Background technique
Changing voice is a kind of important voice processing technology, is widely used in interactive voice, secret communication, consumer electricity
Sub- equipment special sound effect etc..
Traditional voice is changed voice mainly using frequency modulation technology, such technology of changing voice is primarily present following technological deficiency: firstly,
Speech naturalness after changing voice is lower, while reducing intelligibility;Secondly, method of changing voice is simple, it is easy to be reverted to by people original
Voice, to influence the effect of secret communication;Finally, the complexity changed voice is higher, processing delay is larger, and real-time is limited
System.
Summary of the invention
Goal of the invention: in order to overcome the deficiencies in the prior art, the present invention provides a kind of real time digital voice and changes voice
Method, changes voice present in method following three problems the method overcome current main-stream: 1, effect naturalness of changing voice and can understand
Spend it is low, 2, change voice after voice be easy to be resumed, 3, treatment process of changing voice time delay it is higher, computational complexity is higher.
Technical solution: to achieve the above object, the technical solution adopted by the present invention are as follows:
A kind of number real-time voice is changed voice method, comprising the following steps:
Step 1, divided by sound and distinguish the voiceless sound in voice with non-voiceless sound.
Step 2, non-voiceless sound is decomposed by linear prediction, and raw tone is divided into two portions of former base sound and channel model
Point.
Step 3, former base sound is adjusted according to actual needs, be can be and is changed fundamental frequency, changes fundamental frequency pace of change
Deng.
Step 4, the Pitch Information in fundamental tone adjusted and particular person fundamental tone library is compared, finds out and is best suitable for requirement
Pitch signal.
Step 5, Pitch Information is reconstructed and optimized, revised pitch signal is obtained.

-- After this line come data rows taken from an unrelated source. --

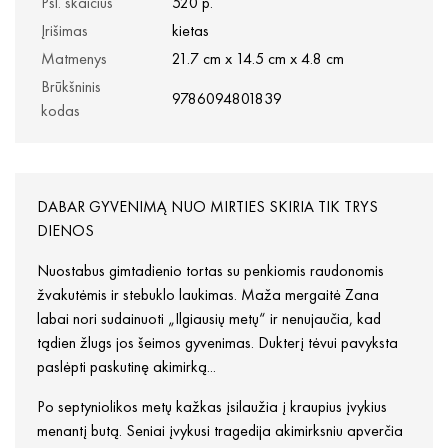
Psl. skaičius
520 p.
Įrišimas
kietas
Matmenys
21.7 cm x 14.5 cm x 4.8 cm
Brūkšninis
9786094801839
kodas
DABAR GYVENIMĄ NUO MIRTIES SKIRIA TIK TRYS
DIENOS
Nuostabus gimtadienio tortas su penkiomis raudonomis
žvakutėmis ir stebuklo laukimas. Maža mergaitė Zana
labai nori sudainuoti „Ilgiausių metų“ ir nenujaučia, kad
tądien žlugs jos šeimos gyvenimas. Dukterį tėvui pavyksta
paslėpti paskutinę akimirką...
Po septyniolikos metų kažkas įsilaužia į kraupius įvykius
menantį butą. Seniai įvykusi tragedija akimirksniu apverčia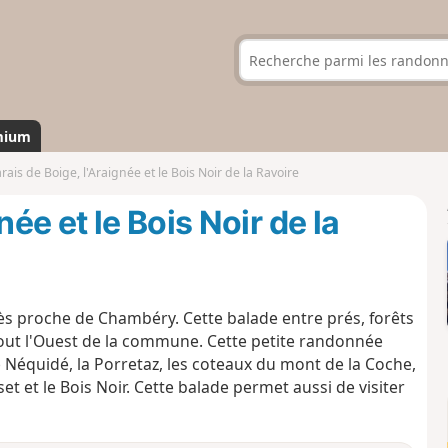
mium
rais de Boige, l'Araignée et le Bois Noir de la Ravoire
née et le Bois Noir de la
ès proche de Chambéry. Cette balade entre prés, forêts
 tout l'Ouest de la commune. Cette petite randonnée
e Néquidé, la Porretaz, les coteaux du mont de la Coche,
sset et le Bois Noir. Cette balade permet aussi de visiter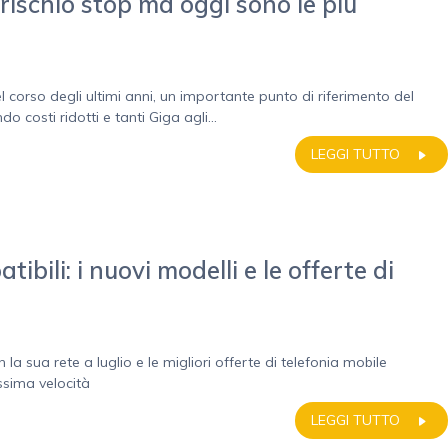
rischio stop ma oggi sono le più
 corso degli ultimi anni, un importante punto di riferimento del
o costi ridotti e tanti Giga agli...
LEGGI TUTTO
bili: i nuovi modelli e le offerte di
la sua rete a luglio e le migliori offerte di telefonia mobile
ssima velocità
LEGGI TUTTO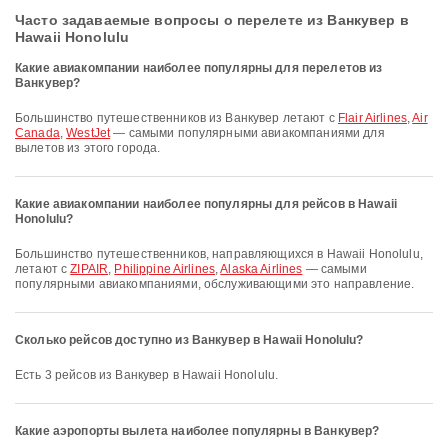
Часто задаваемые вопросы о перелете из Ванкувер в
Hawaii Honolulu
Какие авиакомпании наиболее популярны для перелетов из
Ванкувер?
Большинство путешественников из Ванкувер летают с
Flair Airlines
,
Air
Canada
,
WestJet
— самыми популярными авиакомпаниями для
вылетов из этого города.
Какие авиакомпании наиболее популярны для рейсов в Hawaii
Honolulu?
Большинство путешественников, направляющихся в Hawaii Honolulu,
летают с
ZIPAIR
,
Philippine Airlines
,
Alaska Airlines
— самыми
популярными авиакомпаниями, обслуживающими это направление.
Сколько рейсов доступно из Ванкувер в Hawaii Honolulu?
Есть 3 рейсов из Ванкувер в Hawaii Honolulu.
Какие аэропорты вылета наиболее популярны в Ванкувер?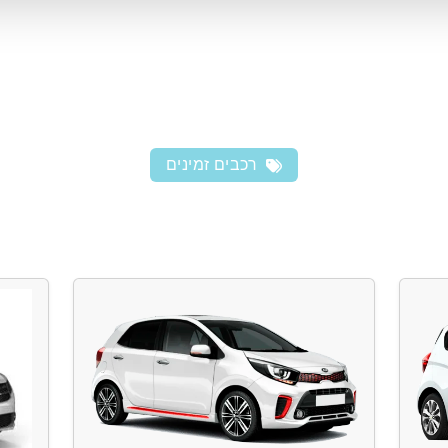
רכבים זמינים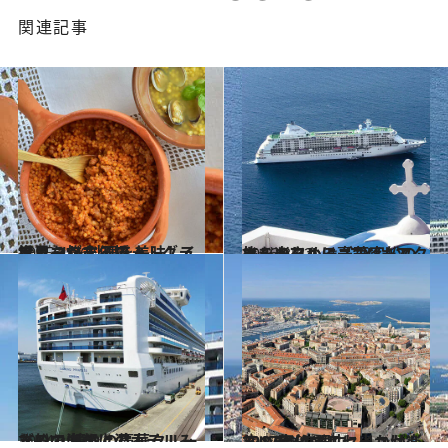
関連記事
2015.4.26
世界を旅するフォトグラファーが 料理を美味しく撮るコツを伝授！
ライフスタイル
2016.3.22
カジュアルに豪華客船の旅を楽しめる “フリースタイルのクルーズ”とは？
旅＆お出かけ
2014.11.25
まるで海の上のホテルみたい！ 憧れの豪華クルーズ船の内部に潜入
旅＆お出かけ
2017.1.22
2017年はどこに出かける？ 南仏マルセイユが楽しい5つの理由
旅＆お出かけ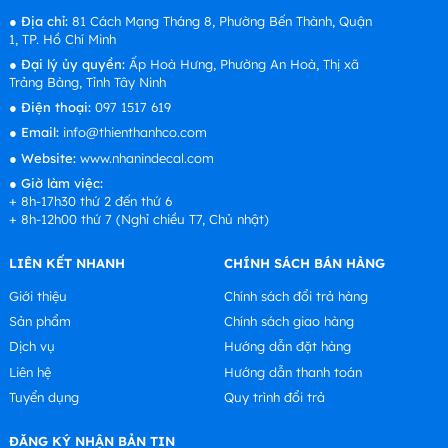
●
Địa chỉ:
81 Cách Mạng Tháng 8, Phường Bến Thành, Quận
1, TP. Hồ Chí Minh
●
Đại lý ủy quyền:
Ấp Hoà Hưng, Phường An Hoà, Thị xã
Trảng Bàng, Tỉnh Tây Ninh
●
Điện thoại:
097 1517 619
●
Email:
info@thienthanhco.com
●
Website:
www.nhanindecal.com
●
Giờ làm việc:
+ 8h-17h30 thứ 2 đến thứ 6
+ 8h-12h00 thứ 7 (Nghỉ chiều T7, Chủ nhật)
LIÊN KẾT NHANH
CHÍNH SÁCH BÁN HÀNG
Giới thiệu
Chính sách đổi trả hàng
Sản phẩm
Chính sách giao hàng
Dịch vụ
Hướng dẫn đặt hàng
Liên hệ
Hướng dẫn thanh toán
Tuyển dụng
Quy trình đổi trả
ĐĂNG KÝ NHẬN BẢN TIN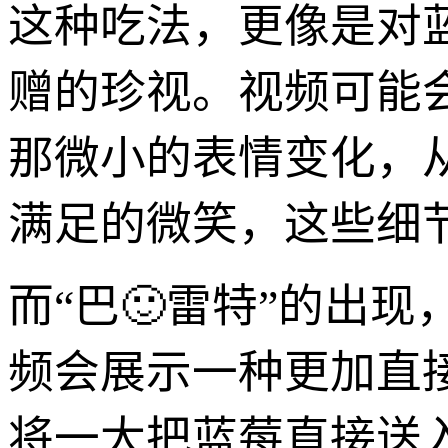
这种吃法，更像是对
赠的珍视。视频可能
那微小的表情变化，
满足的微笑，这些细
而“巴🙂雷特”的出
频会展示一种更加直
将一大把蓝莓直接送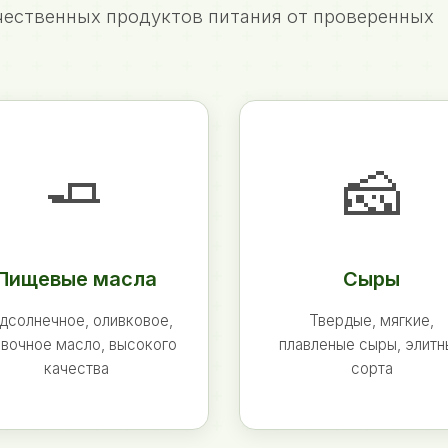
ественных продуктов питания от проверенных
🧈
🧀
Пищевые масла
Сыры
дсолнечное, оливковое,
Твердые, мягкие,
вочное масло, высокого
плавленые сыры, элит
качества
сорта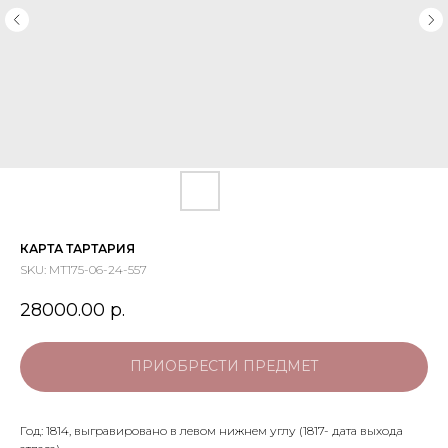
КАРТА ТАРТАРИЯ
SKU:
МТ175-06-24-557
28000.00
р.
ПРИОБРЕСТИ ПРЕДМЕТ
Год: 1814, выгравировано в левом нижнем углу (1817- дата выхода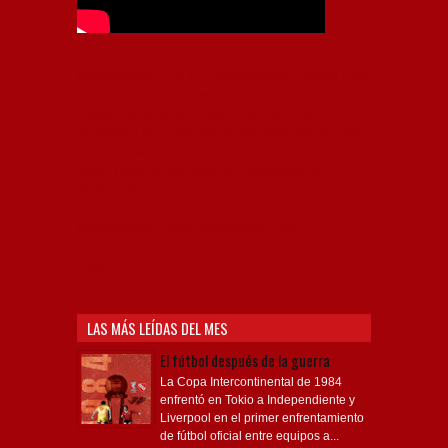
Independiente, CAI, IFC, Independiente Football Club,
Rey de Copas, Rojo, Avellaneda, Fútbol argentino,
Capital Nacional del Fútbol, Todo Rojo, Liga
Profesional de Fútbol, Asociación Argentina de Fútbol,
AFA, Football, hooligans, hinchas, hinchada de fútbol,
Rojo mi buen amigo, Bochini, Libertadores de
América, Ricardo Enrique Bochini, La Caldera del
Diablo, lacalderadeldiablo, Club Atlético
Independiente, Copa Libertadores, Copa
Sudamericana, Soy del Rojo, #TodoRojo, YouTube,
Videos,
LAS MÁS LEÍDAS DEL MES
El fútbol después de la guerra
La Copa Intercontinental de 1984
enfrentó en Tokio a Independiente y
Liverpool en el primer enfrentamiento
de fútbol oficial entre equipos a...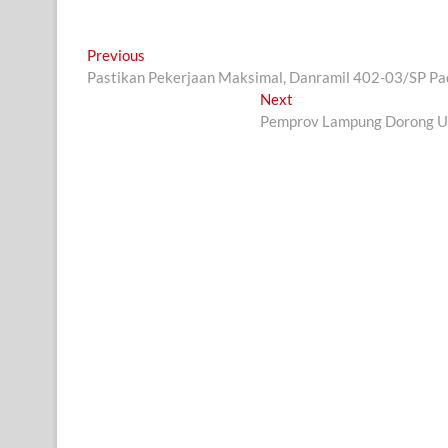
Navigasi
Previous
Previous
post:
Pastikan Pekerjaan Maksimal, Danramil 402-03/SP P
pos
Next
Next
post:
Pemprov Lampung Dorong U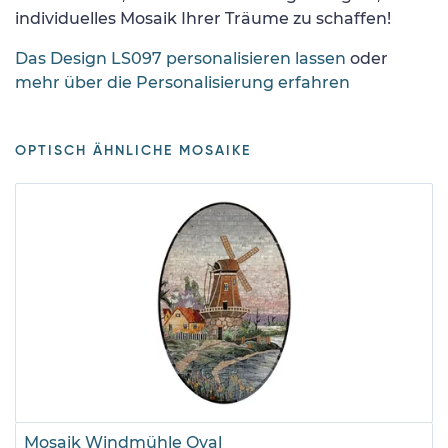
individuelles Mosaik Ihrer Träume zu schaffen!
Das Design LS097 personalisieren lassen
oder
mehr über die Personalisierung erfahren
OPTISCH ÄHNLICHE MOSAIKE
Mosaik Windmühle Oval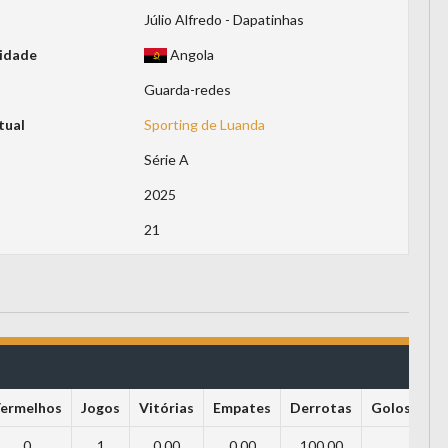
Júlio Alfredo - Dapatinhas
idade
Angola
Guarda-redes
tual
Sporting de Luanda
Série A
2025
21
ermelhos
Jogos
Vitórias
Empates
Derrotas
Golos própr
0
1
0.00
0.00
100.00
0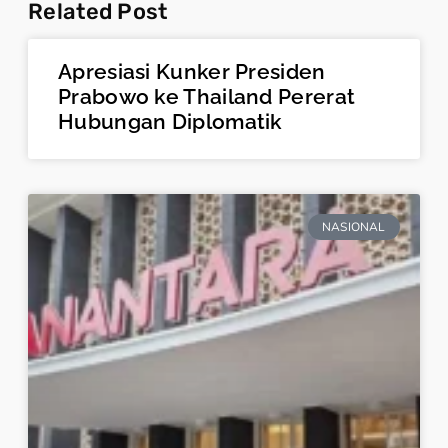
Related Post
Apresiasi Kunker Presiden
Prabowo ke Thailand Pererat
Hubungan Diplomatik
NASIONAL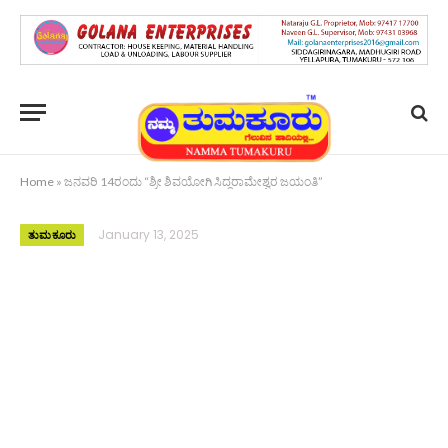
Home
»
ಜನವರಿ 14ರಂದು “ಶ್ರೀ ಶಿವಯೋಗಿ ಸಿದ್ದರಾಮೇಶ್ವರ ಜಯಂತಿ”
January 13, 2025
ತುಮಕೂರು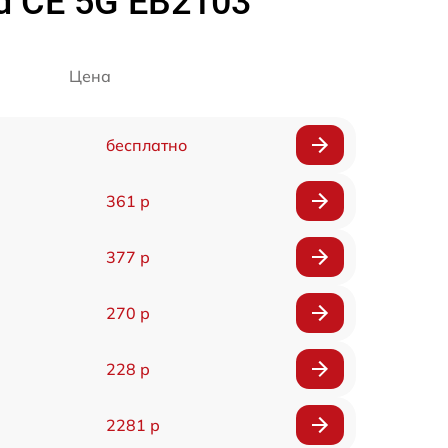
d CE 5G EB2103
Цена
бесплатно
361 р
377 р
270 р
228 р
2281 р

Step 6, fundamental tone and channel model carry out speech synthesis after amendment, form the non-Unvoiced signal after changing voice.
Step 7, original Unvoiced signal and non-Unvoiced signal are integrated, forms voice signal adjusted.
Preferred: particular person fundamental tone library mostlys come from the content that the voice of particular person is analyzed and extracted, including
The pitch signal of particular person corresponding common syllable and word during the pronunciation process.
Preferred: passing through linear prediction in step 2 for speech decomposition is two parts of channel model and former base sound, wherein
Channel model parameter retains, the speech synthesis for the later period.
It is preferred: former base sound adjusted being compared with all pitch signals in particular person fundamental tone library, passes through phase
Closing property compares, pattern match or machine learning method, obtains the most similar pitch signal segment.
Preferred: particular person fundamental tone library is stored in cloud system, while utilizing dedicated real-time retrieval system.
It is preferred: to be realized using DSP and ARM system.
Preferred: DSP realizes sound segmentation, linear prediction function, extracts the former base sound of non-Unvoiced signal.
Preferred: fundamental tone adjusted and channel model are synthesized non-Unvoiced signal by DSP, and further with original voiceless sound mould
Type is overlapped, and forms the voice signal after changing voice.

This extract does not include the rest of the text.